Conventional gondola shelving generally consists of a horizontal shelf panel supported by outwardly-extending brackets connected to vertical supports. To reduce their weight and cost, such shelves are often constructed with a relatively thin upper panel, sometimes formed of sheet metal. Since such panels are usually not strong enough to support any significant amount of weight, or sometimes even their own weight, additional support must be provided for the panel.
In some shelving systems the additional support and stiffening of the panel is provided by two channel members connected to and extending underneath the panel between the outwardly-extending brackets. This method is somewhat effective. However, the channel members extend a significant distance below the bottom of the panel thereby increasing the thickness of the shelf and decreasing the useable space and efficiency of the gondola.
Support and stiffening of some shelving systems is, in some cases, also provided by downwardly-extending front and/or back shelf-lips, oriented perpendicular to the panel surface, i.e., normally vertically. Such lips can increase the rigidity of the shelf, however, they can interfere with the stocking and removal of items on a shelf immediately below and can therefore require additional spacing between adjacent shelves.
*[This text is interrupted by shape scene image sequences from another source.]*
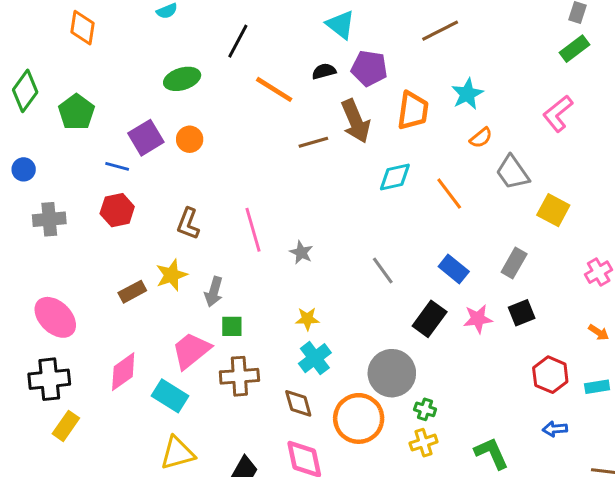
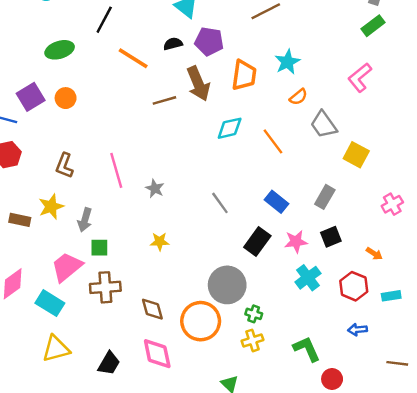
brown rectangle: (132, 292) -> (20, 220), turned 40
orange arrow: (599, 332) -> (374, 254), moved
cyan cross: (315, 358) -> (308, 278), moved

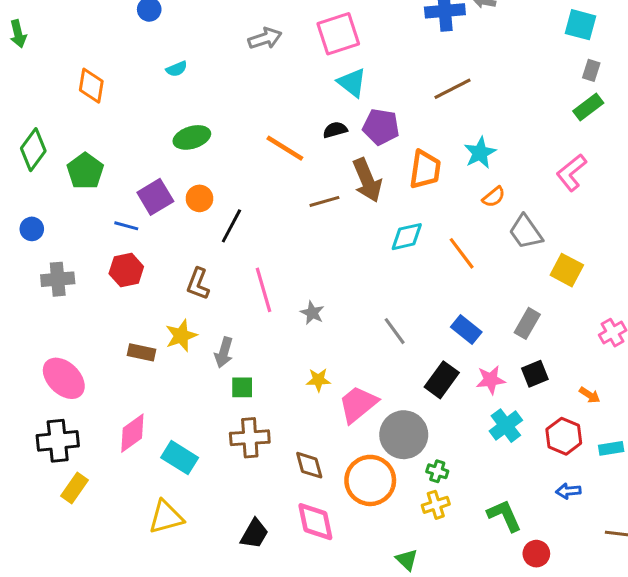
black line: (104, 20) -> (231, 226), moved
pink trapezoid: (67, 267) -> (358, 404), moved
yellow triangle: (56, 349) -> (166, 517), moved

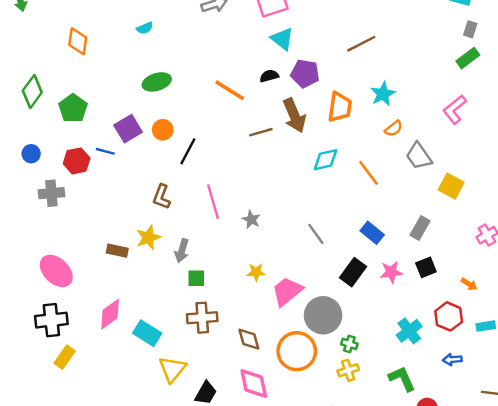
red hexagon: (126, 270) -> (77, 161), moved
cyan cross: (506, 426) -> (409, 331), moved
yellow triangle: (166, 517) -> (172, 369), moved, turned -36

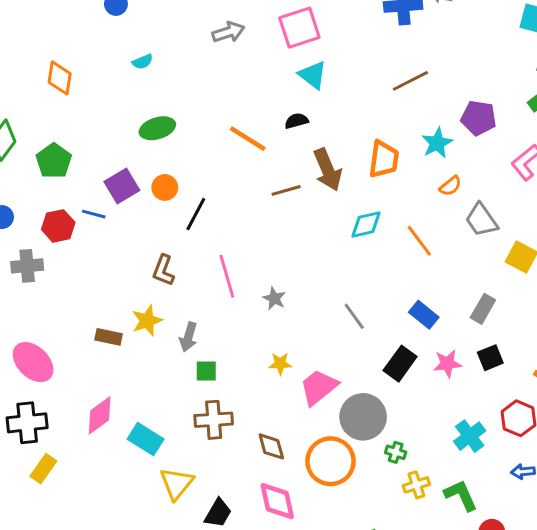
purple pentagon: (305, 74) -> (479, 118), moved
yellow cross: (348, 370) -> (416, 485), moved

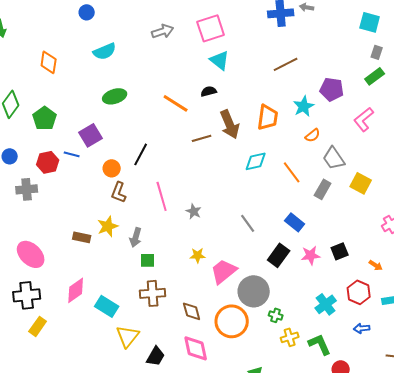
cyan semicircle: (143, 62) -> (105, 51), size x1.6
orange circle: (165, 187) -> (112, 168), moved
gray rectangle: (483, 309) -> (323, 189), moved

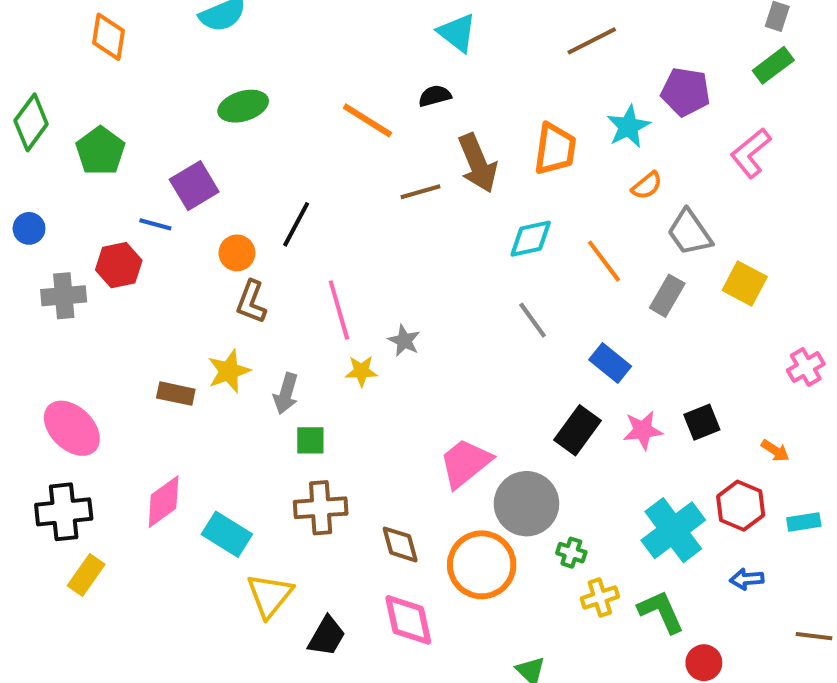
red hexagon: (48, 162) -> (119, 265), moved
gray line: (248, 223) -> (533, 320), moved
yellow star: (198, 255) -> (361, 371), moved
cyan cross: (326, 304) -> (673, 530), size x1.4

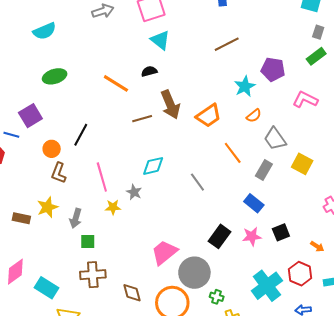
orange trapezoid: (555, 149) -> (209, 116), moved, turned 48
pink L-shape: (751, 153) -> (305, 100), turned 65
cyan diamond: (531, 239) -> (153, 166), moved
blue rectangle: (610, 363) -> (254, 203), moved

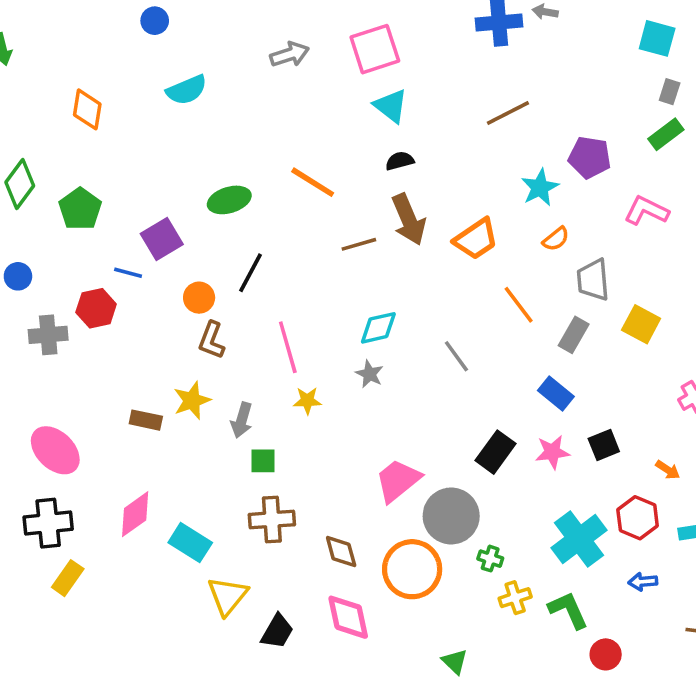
black semicircle: (149, 71) -> (400, 161), moved
green ellipse: (55, 76) -> (229, 200), moved
gray trapezoid: (275, 139) -> (593, 280), turned 30
gray star: (134, 192) -> (369, 374), moved

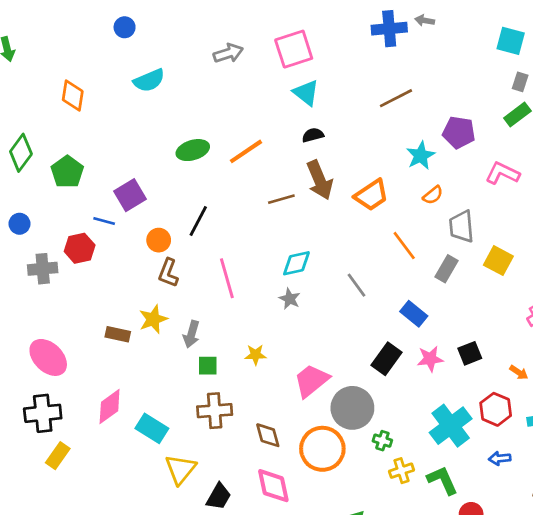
orange line: (313, 182) -> (246, 151), turned -66
green ellipse: (229, 200) -> (193, 150), moved
blue rectangle: (556, 393) -> (414, 314), moved
yellow star: (307, 401) -> (256, 355), moved

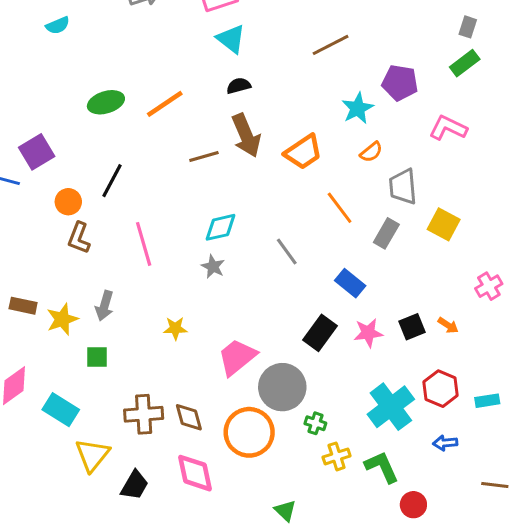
cyan semicircle: (149, 80) -> (58, 25), size x0.7
yellow star: (153, 319) -> (62, 319), moved
green square: (208, 366) -> (97, 357), moved
orange arrow: (519, 372) -> (448, 325), moved
brown cross: (215, 411) -> (144, 414), moved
This results in the decrease in useable space and efficiency discussed above.
Furthermore, conventional gondola shelves are not designed to be incorporated in shelving systems which are adaptable to products having varying sizes and shapes.
Therefore, what is desired is a shelving system which is of a light-weight and economical construction which is rigid and able to support a significant amount of weight and which has a low profile such that it can be incorporated in a gondola system adapted to efficiently display products of varying sizes and shapes.